Mit Alexandre Guilmant wagte sich Sebastian Freitag weit über die Zeit der 1754 fertiggestellte Silbermann-Orgel hinaus (dennoch nicht so weit wie Hansjürgen Scholze mit Jean Françaix am Mittag). Die 6. Sonate h-Moll bewies gerade in den Ecksätzen sinfonische Qualität. Sebastian Freitag wählte schon hier angemessene Tempi, um den Themen einerseits eine in Einzelstimmen ausgefeilte Entwicklung zu erlauben, andererseits aber das Plenum mit seinem zusammenfassenden Charakter polyphon leuchten zu lassen, ohne daß der Klang verwaschen oder verschwommen schien. Die Meditation mit ihrem schwebenden Charakter gewann so einen kontemplativen Ruhepuls, bevor Fugue et Adagio einen ungetrübten, klaren Gipfelpunkt zustrebten. Diese Ausgewogenheit sollte Elgar vielleicht noch stärker auszeichnen.
Zuvor erklangen mit Gustav Adolf Merkels Variationen über ein Thema von Ludwig van Beethoven (aus dessen Klaviersonate Opus 109) eine Übertragung, die nach und nach mehr Eigenständigkeit als Orgelwerk gewann, da die Bedeutung des mit den Registerfarben gestalteten variablen Klangs gegenüber dem ursprünglichen Thema zunahm.
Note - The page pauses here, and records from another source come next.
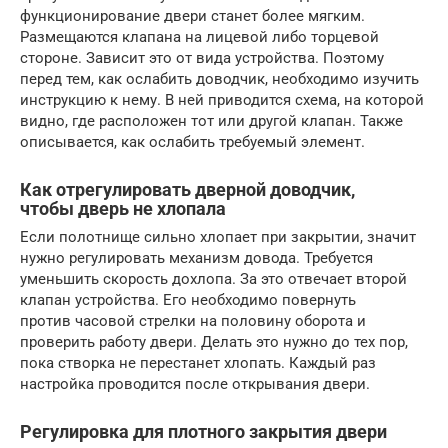
функционирование двери станет более мягким.
Размещаются клапана на лицевой либо торцевой
стороне. Зависит это от вида устройства. Поэтому
перед тем, как ослабить доводчик, необходимо изучить
инструкцию к нему. В ней приводится схема, на которой
видно, где расположен тот или другой клапан. Также
описывается, как ослабить требуемый элемент.
Как отрегулировать дверной доводчик,
чтобы дверь не хлопала
Если полотнище сильно хлопает при закрытии, значит
нужно регулировать механизм довода. Требуется
уменьшить скорость дохлопа. За это отвечает второй
клапан устройства. Его необходимо повернуть
против часовой стрелки на половину оборота и
проверить работу двери. Делать это нужно до тех пор,
пока створка не перестанет хлопать. Каждый раз
настройка проводится после открывания двери.
Регулировка для плотного закрытия двери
Mit Elgars »Pomp and Circumstances« erfuhr der Abend des heißen Sommertages noch eine festliche Überhöhung. Ursprünglich für eine Krönungsfeierlichkeit geschrieben, verfehlt das Werk bis heute seine Wirkung nicht und erklingt zum Beispiel an jedem Silvestertag »nebenan« in der Kreuzkirche. In der originalen Registrierung gefiel vor allem der kantable Mittelteil, der durch die Vox humana tatsächlich den Eindruck eines menschlichen Chores erweckte. Doch gerade die beiden Steigerungsabschnitte gewannen durch die angemessenen Tempi an Durchhörbarkeit und damit Glanz – schließlich ist die Orgel doch die (ungekrönte) Königin der Instrumente.
1. August 2024, Wolfram Quellmalz
Am kommenden Mittwoch spielt Christian Barthen (Bern) im Rahmen des Dresdner Orgelzyklus‘ Werke von Johann Sebastian Bach, César Franck, Marcel Dupré, Daniel Glaus und Franz Liszt in der Kreuzkirche.